So on our third day (Thursday) in the Dry Tortugas, the plan was to get up early and head out for a morning of diving. When Randy went to brush his teeth and turned on the faucet there was no water. He checked the bilge (which was previously dry) and realized that it was full of water. The night before Randy crawled down in the lazarette to check our water storage and we still had half a tank (100 gallons) left. It turns out that a hose clamp on the hot water heater had been loose and all of the water leaked out into the bilge. We were completely out of water. That didn’t stop us from heading out to go diving though. Thankfully, we had another boat with us and Sea Crazy still had about 100 gallons left and we were all able to take showers that evening. We were also leaving for Key West the next morning and knew we could fill up our tanks once we landed at the marina. Still, not having water for a full day did present its challenges. When we went diving, the six of us weren’t able to take quick fresh showers after getting out of the water to rinse the saltwater off. We’ve been spoiled to be able to do that before but now we all had to remain salty all day long. Brushing teeth and washing hands had to be done with bottled water (thankfully, we had over provisioned on the bottled water) and doing dishes had to wait until we made it to Key West the next day. Thankfully, our heads are plumbed with saltwater not freshwater and we were able to flush them. Running out of water in the Dry Tortugas is not fun and we were lucky to be traveling with another boat with extra fresh water. If we were by ourselves, we probably would have had to head to Key West that morning and missed out on 2 awesome dives.
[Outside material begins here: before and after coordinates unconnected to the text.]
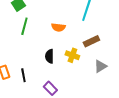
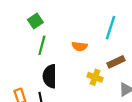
black semicircle: (49, 56) -> (50, 76), moved, size x1.5

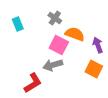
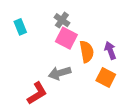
orange semicircle: (75, 34) -> (87, 52), moved, turned 60
pink square: (59, 45) -> (66, 38), moved

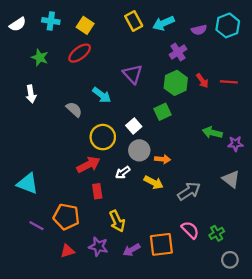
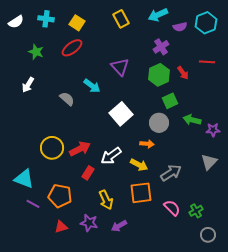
cyan arrow: (164, 23) -> (158, 15), moved
red line: (229, 82) -> (207, 62), moved
white arrow: (31, 94) -> (28, 85), turned 42
green square: (162, 112) -> (170, 101), moved
white square: (134, 126) -> (121, 114), size x1.6
yellow circle: (103, 137) -> (52, 148), moved
gray circle: (139, 150) -> (159, 123), moved
white arrow: (123, 172) -> (111, 156), size x1.5
gray triangle: (231, 179) -> (209, 162), turned 36
cyan triangle: (28, 184) -> (24, 179), moved
red rectangle: (97, 191) -> (88, 173), turned 40
orange square: (161, 244) -> (141, 193), moved

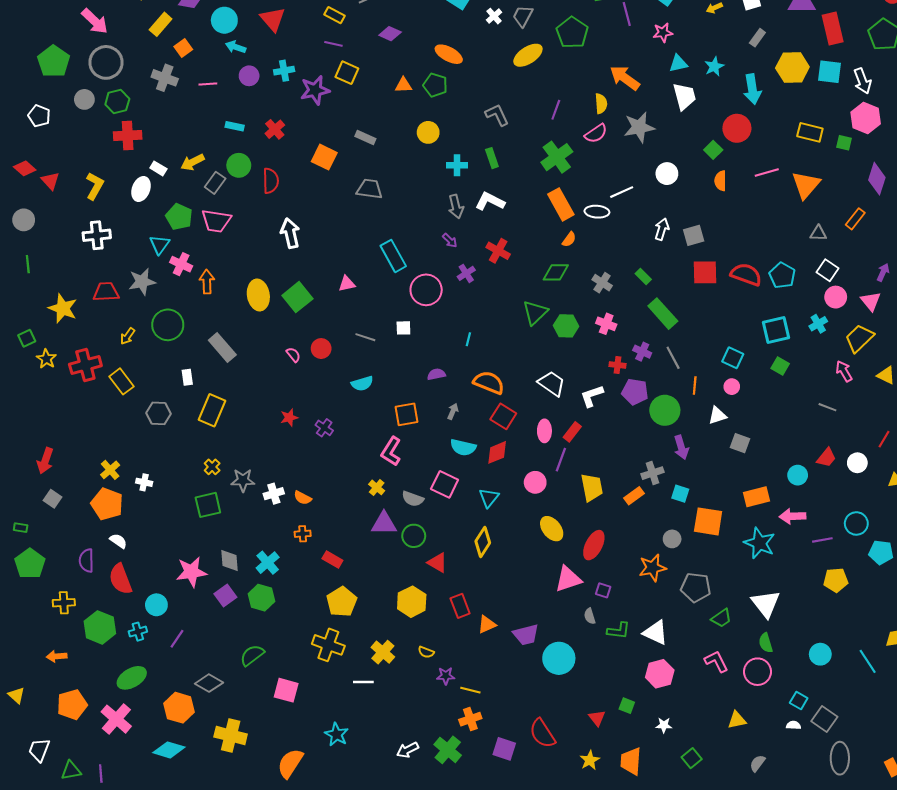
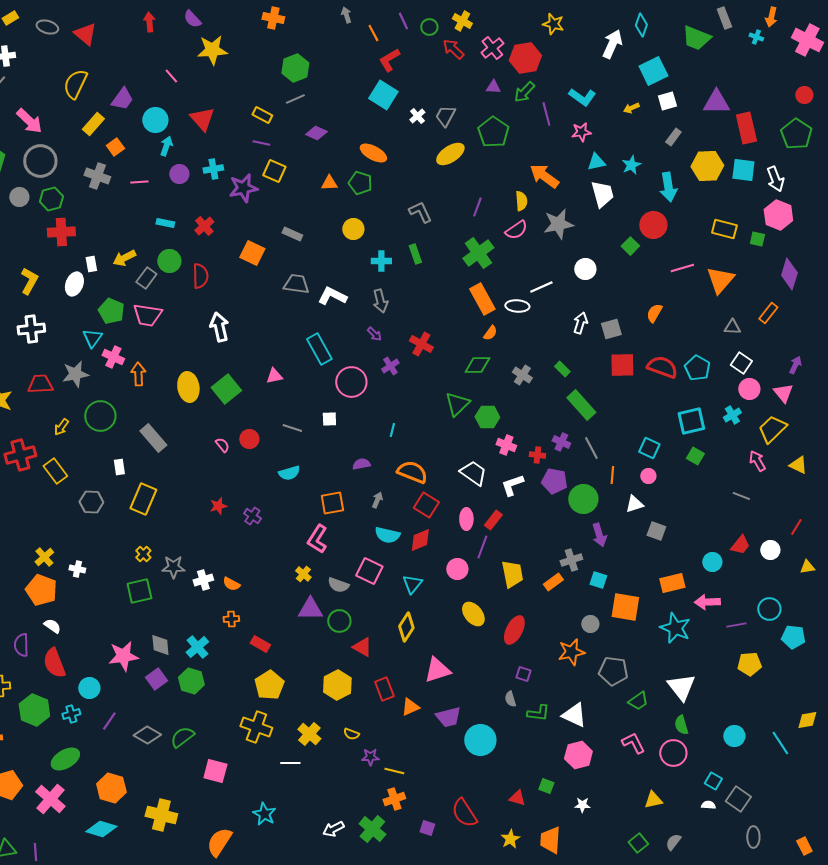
cyan arrow: (236, 47) -> (166, 146), turned 90
white rectangle: (158, 168) -> (91, 264), turned 49
orange semicircle: (720, 181) -> (654, 313), moved, turned 30
white L-shape: (490, 201) -> (332, 296), moved
pink cross: (606, 324) -> (506, 445), moved
pink triangle: (568, 579) -> (437, 670), moved
gray diamond: (209, 683) -> (147, 735), moved
red triangle: (597, 718) -> (517, 798), turned -36
purple square: (504, 749) -> (427, 828), size x0.7
green square: (692, 758) -> (638, 843), moved
gray ellipse: (840, 758) -> (753, 837), size x0.7

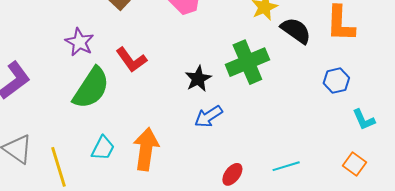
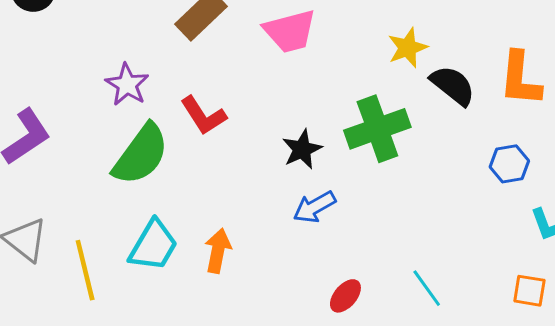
cyan trapezoid: (103, 148) -> (153, 246), size x1.4
orange arrow: (146, 149) -> (218, 251), size x0.7
orange square: (354, 164) -> (529, 291), turned -30
cyan line: (286, 166) -> (427, 288), turned 68

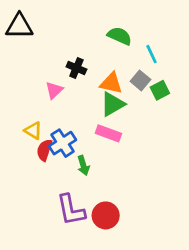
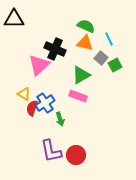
black cross: (76, 68) -> (55, 49), size x1.5
orange triangle: (111, 83) -> (85, 43), moved
pink triangle: (54, 90) -> (39, 65), size x1.6

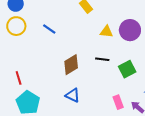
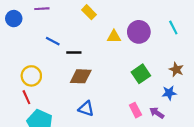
yellow circle: (16, 26) -> (31, 76), moved
black line: (102, 59) -> (74, 52), moved
brown diamond: (71, 65) -> (81, 76), turned 40

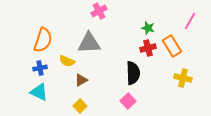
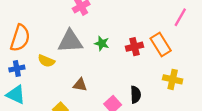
green star: (148, 28) -> (102, 43), moved
black semicircle: (133, 73) -> (136, 95), moved, size x0.7
brown triangle: (81, 80) -> (80, 85), moved, turned 40

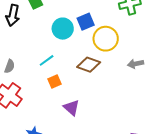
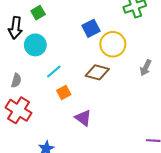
cyan circle: (63, 29) -> (35, 45), moved
gray arrow: (136, 64) -> (146, 68), turned -49

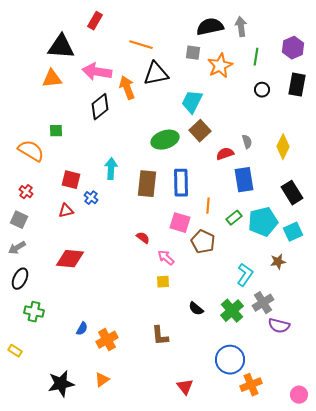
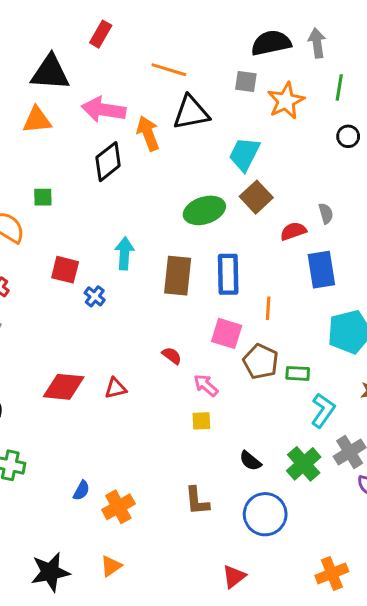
red triangle: (66, 211) -> (115, 388), moved
green rectangle: (234, 218) -> (298, 373), moved, turned 42
blue circle: (230, 360) -> (265, 514), moved
red triangle: (185, 387) -> (234, 576), turned 30

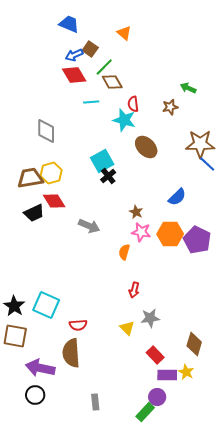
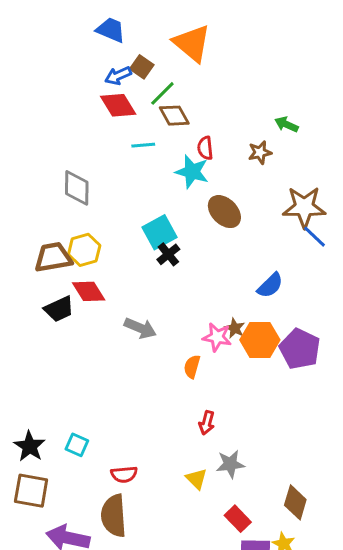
orange triangle: (124, 33) -> (192, 43), size x1.8
brown star: (136, 212) -> (235, 328), moved
cyan square: (46, 305) -> (77, 445), size x0.6

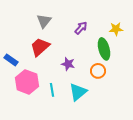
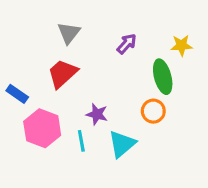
purple star: (68, 64) -> (97, 114), moved

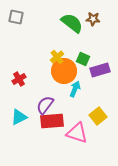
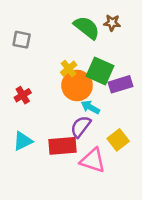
gray square: (16, 17) -> (22, 40), moved
green square: (83, 59) -> (100, 71), size x1.6
cyan arrow: (75, 89) -> (90, 107), turned -84
purple semicircle: (45, 105) -> (81, 127), moved

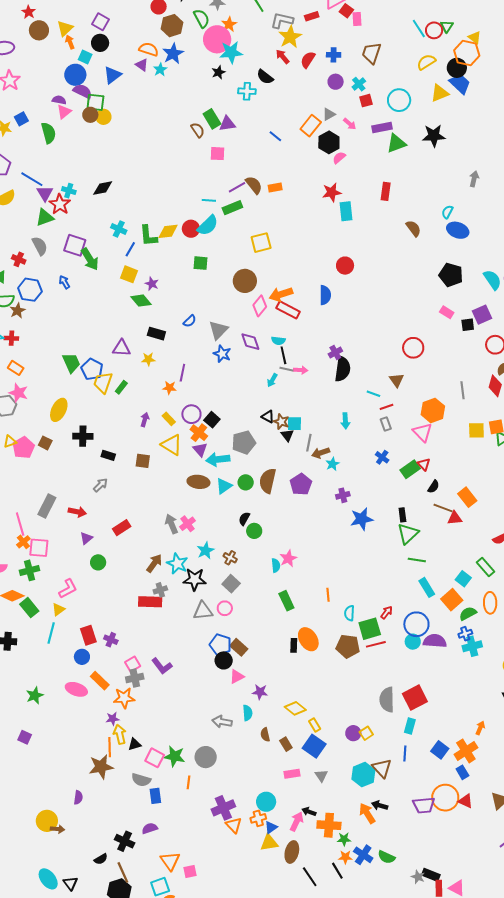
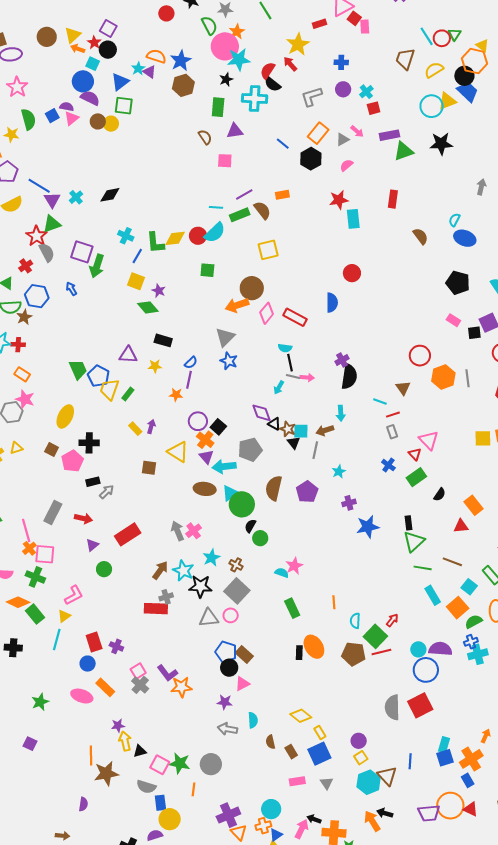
red star: (29, 12) -> (94, 43), moved
gray L-shape: (282, 20) -> (312, 97), moved, turned -30
brown hexagon: (172, 26) -> (183, 85), moved
orange arrow: (70, 42) -> (78, 49), turned -48
brown trapezoid: (372, 53) -> (405, 59), moved
red semicircle: (308, 60) -> (268, 71), moved
cyan star: (160, 70) -> (138, 69), moved
cyan cross: (247, 91) -> (255, 98), size x1.4
cyan circle: (399, 100) -> (432, 106), moved
green square: (95, 102) -> (124, 106), moved
gray triangle: (329, 114) -> (343, 139), moved
blue square: (21, 119) -> (52, 116), moved
green rectangle: (212, 119) -> (218, 107), moved, turned 36
green semicircle: (49, 133) -> (28, 119), moved
black hexagon: (329, 142) -> (311, 159), moved
brown semicircle: (254, 185) -> (262, 210), moved
cyan cross: (69, 191) -> (76, 197), turned 32
red star: (60, 204) -> (37, 236), moved
red cross: (19, 259) -> (26, 266), turned 32
green arrow: (90, 259) -> (97, 266), turned 50
orange arrow: (281, 294) -> (237, 305), moved
blue semicircle: (190, 321) -> (191, 363), moved
purple diamond: (250, 342) -> (261, 413), moved
gray line: (462, 390) -> (468, 378), moved
orange hexagon: (433, 410) -> (443, 377), moved
yellow rectangle: (169, 419) -> (135, 429), moved
cyan arrow: (345, 421) -> (341, 413), moved
pink pentagon: (23, 448) -> (72, 461), moved
brown arrow: (321, 453) -> (325, 430), moved
black rectangle: (108, 455) -> (93, 482), moved, turned -32
red triangle: (424, 464) -> (415, 454), moved
green circle: (246, 482) -> (242, 504), moved, size x1.6
brown line: (443, 508) -> (452, 562), moved
red rectangle: (122, 528) -> (128, 534), size x1.4
cyan semicircle: (276, 565) -> (282, 573), turned -64
green cross: (29, 570) -> (35, 577), turned 36
gray square: (231, 584) -> (237, 591), size x1.4
blue circle: (416, 624) -> (426, 670), moved
green square: (370, 629) -> (375, 636), turned -30
gray cross: (135, 678) -> (140, 685), turned -36
purple star: (260, 692) -> (225, 702), moved
orange star: (124, 698) -> (181, 687), moved
cyan rectangle: (410, 726) -> (444, 745), moved
yellow square: (366, 733) -> (361, 758), moved
blue square: (314, 746) -> (319, 754), turned 30
orange line: (110, 747) -> (91, 755), moved
blue square: (440, 750) -> (445, 758), turned 36
yellow circle: (47, 821) -> (170, 819), moved

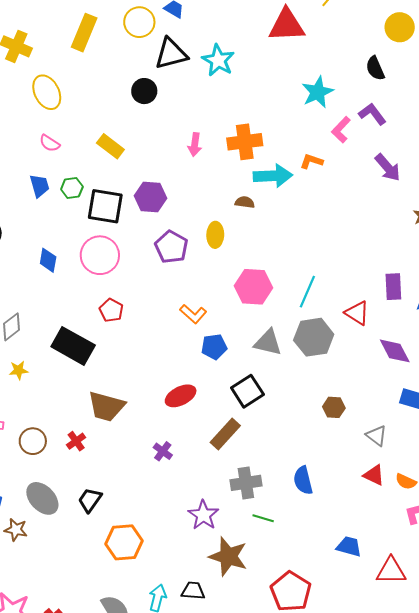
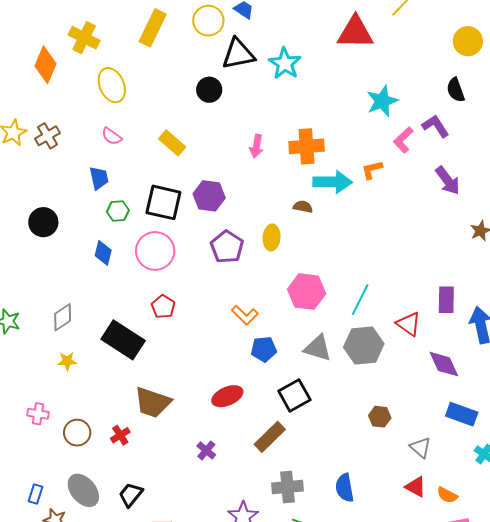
black semicircle: (375, 68) -> (456, 90), moved
orange L-shape: (311, 161) -> (372, 170), turned -35
green hexagon: (72, 188) -> (118, 211), moved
Our first dive spot was Davis Rock. We dove this spot last year and loved it. Its mooring buoy is located near Off Ramp and Texas Rock, the 2 dive sites we dove on the first day. Davis Rock sits in about 20-45 feet of water and is full of sea life. We spotted a goliath grouper, sea turtle and tons of other reef fish. Other divers on our boat spotted a nurse shark. For our second dive, we decided to do Off Ramp again. I reallt love the shallower dives for video and photo taking since the colors are more vibrant. Both dives were awesome and visibility was great due to the flat calm water.
- RNAMB3/Davis Rock: N24° 41.208 W82° 54.450
- RNAB5/Off Ramp: N24°40.166 W082°54.510
After our 2 dives, we headed back to the anchorage to raft up with Sea Crazy. A few of us went to shore to snorkel or explore the fort and Randy, Corey and I decided to take a dinghy ride over to Loggerhead Key. While we snorkeled all around Loggerhead Key the previous day, I wanted to visit the island by dinghy so I could take some photos of the lighthouse and broken building with my good camera (not the GoPro). So, we set off in the dinghy to explore the island a bit. It was flat calm and hot and we walked around the main areas on the island so I could shoot some photos then we headed back in.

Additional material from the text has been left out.